Failure to improve may result in business loss, with a significant share of respondents saying they are likely to switch to a different supplier (26%) within the next five years. A further 25% of respondents indicated they were uncertain whether they would either switch or remain with their current supplier. There is a correlation between dissatisfaction with costs, in particular maintenance and service costs and the likelihood of switching. Of the major markets covered, Brazil, Peru and Chile had the lowest levels of satisfaction with maintenance and service costs, whilst having the highest shares who are anticipating a switch with 33% in Brazil, 32% in Peru and 26% for Chile.

“Timetric’s research demonstrates the current mindset of mining companies in Latin America and the importance placed on minimising costs throughout the business. This includes costs associated with the maintenance and servicing of heavy mining equipment. Mining companies have outlined their dissatisfaction with these costs and have indicated plans to switch OEMs within the next five years,” comments Nez Guevara, Senior Mining Analyst at Timetric’s MIC.
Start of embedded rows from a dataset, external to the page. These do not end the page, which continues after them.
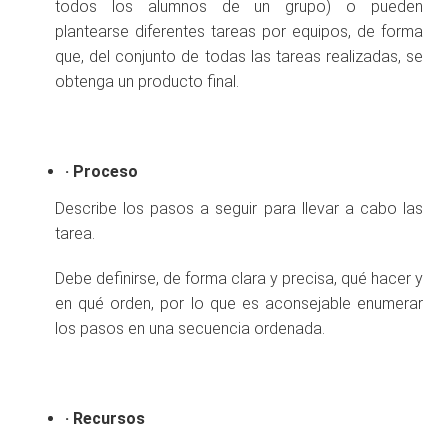
todos los alumnos de un grupo) o pueden
plantearse diferentes tareas por equipos, de forma
que, del conjunto de todas las tareas realizadas, se
obtenga un producto final.
·
Proceso
Describe los pasos a seguir para llevar a cabo las
tarea.
Debe definirse, de forma clara y precisa, qué hacer y
en qué orden, por lo que es aconsejable enumerar
los pasos en una secuencia ordenada.
·
Recursos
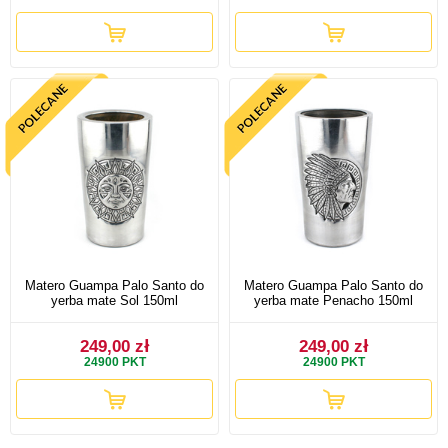
Matero Guampa Palo Santo do
Matero Guampa Palo Santo do
yerba mate Sol 150ml
yerba mate Penacho 150ml
249,00 zł
249,00 zł
24900
PKT
24900
PKT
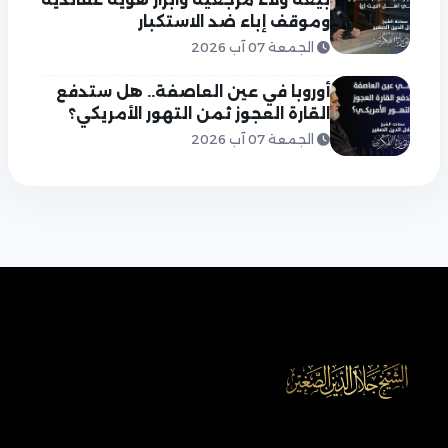
وموقف إباء ضد الاستكبار
الجمعة 07 آب 2026
أوروبا في عين العاصفة.. هل ستدفع
القارة العجوز ثمن التهور الأمريكي؟
الجمعة 07 آب 2026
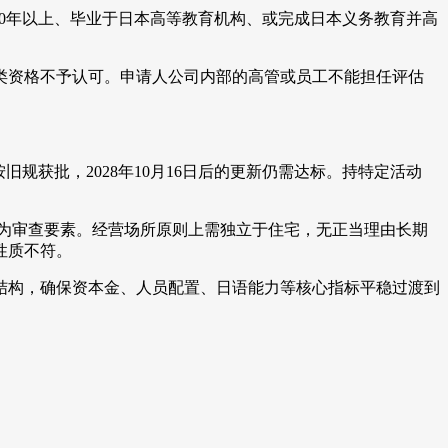
留20年以上、毕业于日本高等教育机构、或完成日本义务教育并高
类资格不予认可。申请人公司内部的高管或员工不能担任评估
旧规获批，2028年10月16日后的更新仍需达标。持特定活动
为审查要素。经营场所原则上需独立于住宅，无正当理由长期
性质不符。
营结构，确保资本金、人员配置、日语能力等核心指标平稳过渡到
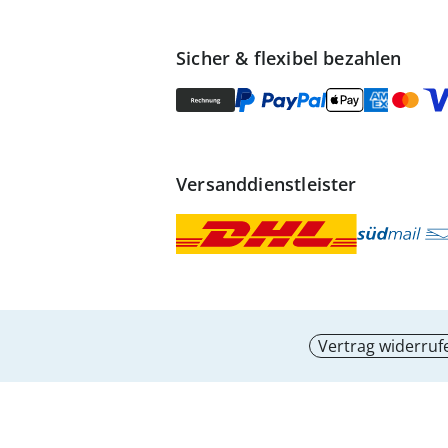
Sicher & flexibel bezahlen
Versanddienstleister
Vertrag widerruf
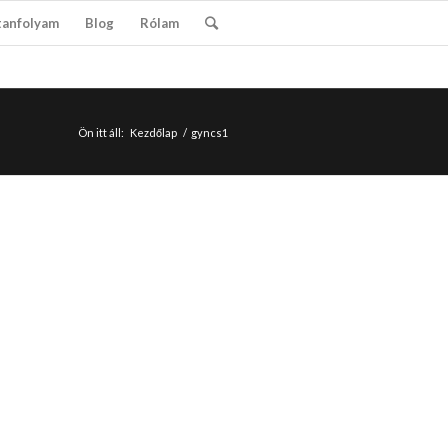
tanfolyam
Blog
Rólam
Ön itt áll:
Kezdőlap
/
gyncs1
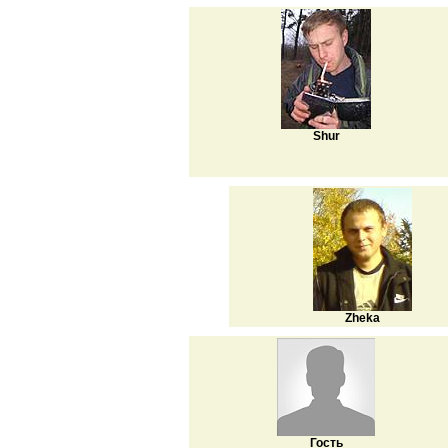
Shur
Zheka
Гость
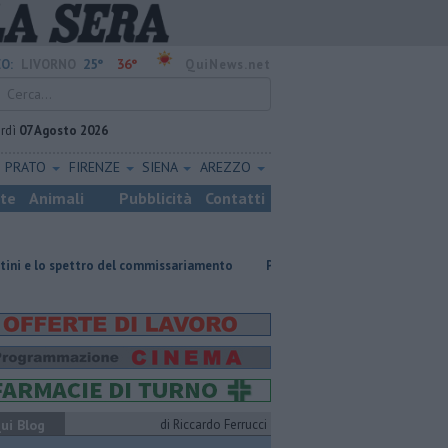
25°
36°
O:
LIVORNO
QuiNews.net
rdì
07 Agosto 2026
PRATO
FIRENZE
SIENA
AREZZO
ste
Animali
Pubblicità
Contatti
ro del commissariamento
Parco eolico in mare, Confagricoltura contraria
ui Blog
di Riccardo Ferrucci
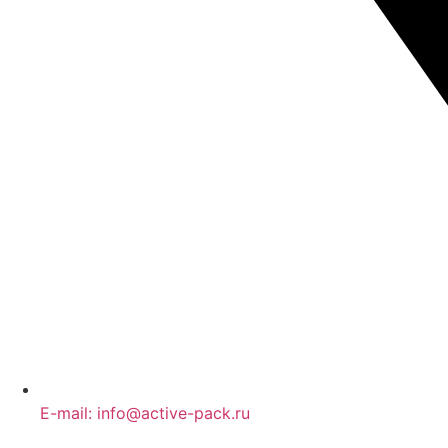
E-mail: info@active-pack.ru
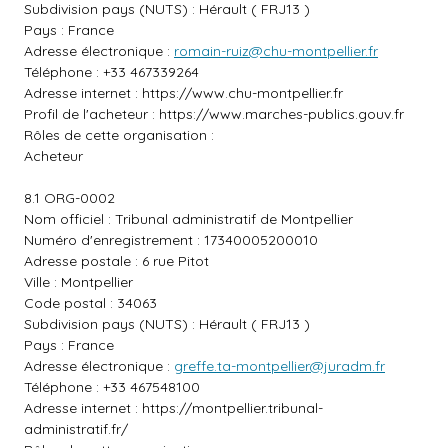
Subdivision pays (NUTS) : Hérault ( FRJ13 )
Pays : France
Adresse électronique :
romain-ruiz@chu-montpellier.fr
Téléphone : +33 467339264
Adresse internet :
https://www.chu-montpellier.fr
Profil de l'acheteur :
https://www.marches-publics.gouv.fr
Rôles de cette organisation :
Acheteur
8.1 ORG-0002
Nom officiel : Tribunal administratif de Montpellier
Numéro d'enregistrement : 17340005200010
Adresse postale : 6 rue Pitot
Ville : Montpellier
Code postal : 34063
Subdivision pays (NUTS) : Hérault ( FRJ13 )
Pays : France
Adresse électronique :
greffe.ta-montpellier@juradm.fr
Téléphone : +33 467548100
Adresse internet :
https://montpellier.tribunal-
administratif.fr/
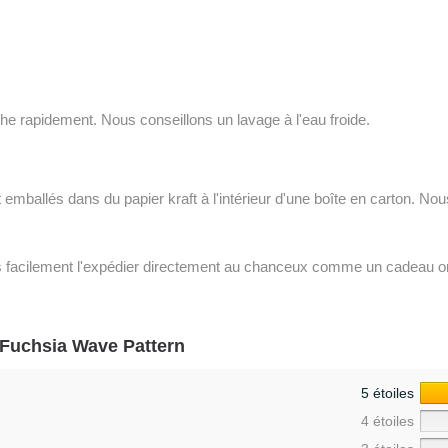
e rapidement. Nous conseillons un lavage à l'eau froide.
emballés dans du papier kraft à l'intérieur d'une boîte en carton. No
ns facilement l'expédier directement au chanceux comme un cadeau ori
 Fuchsia Wave Pattern
5 étoiles
4 étoiles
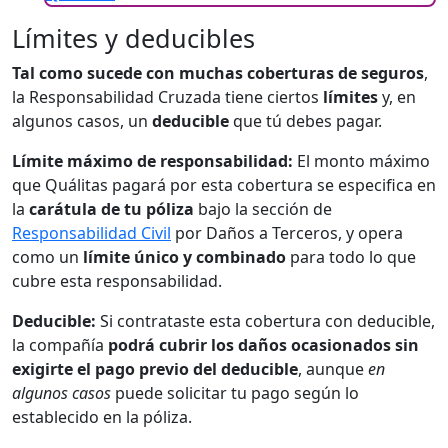
Límites y deducibles
Tal como sucede con muchas coberturas de seguros
,
la Responsabilidad Cruzada tiene ciertos
límites
y, en
algunos casos, un
deducible
que tú debes pagar.
Límite máximo de responsabilidad:
El monto máximo
que Quálitas pagará por esta cobertura se especifica en
la
carátula de tu póliza
bajo la sección de
Responsabilidad Civil
por Daños a Terceros, y opera
como un
límite único y combinado
para todo lo que
cubre esta responsabilidad.
Deducible:
Si contrataste esta cobertura con deducible,
la compañía
podrá cubrir los daños ocasionados sin
exigirte el pago previo del deducible
, aunque
en
algunos casos
puede solicitar tu pago según lo
establecido en la póliza.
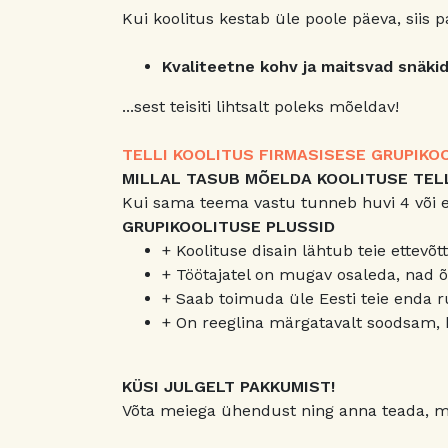
Kui koolitus kestab üle poole päeva, siis 
Kvaliteetne kohv ja maitsvad snäki
...sest teisiti lihtsalt poleks mõeldav!
TELLI KOOLITUS FIRMASISESE GRUPIKO
MILLAL TASUB MÕELDA KOOLITUSE TEL
Kui sama teema vastu tunneb huvi 4 või en
GRUPIKOOLITUSE PLUSSID
+ Koolituse disain lähtub teie ettevõt
+ Töötajatel on mugav osaleda, nad õ
+ Saab toimuda üle Eesti teie enda ru
+ On reeglina märgatavalt soodsam, k
KÜSI JULGELT PAKKUMIST!
Võta meiega ühendust ning anna teada, mi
All information is based on the Timetric report: ‘Winning and Retaining Business in the Mining Equipment Sector in Latin America, 2015'. For their survey Timetric questioned 100 buyers and decision-makers currently working in over 70 mines throughout Latin America.

Survey respondents came from 14 different countries including: Peru, Chile, Colombia, Brazil, Mexico, Venezuela, the Dominican Republic and Bolivia.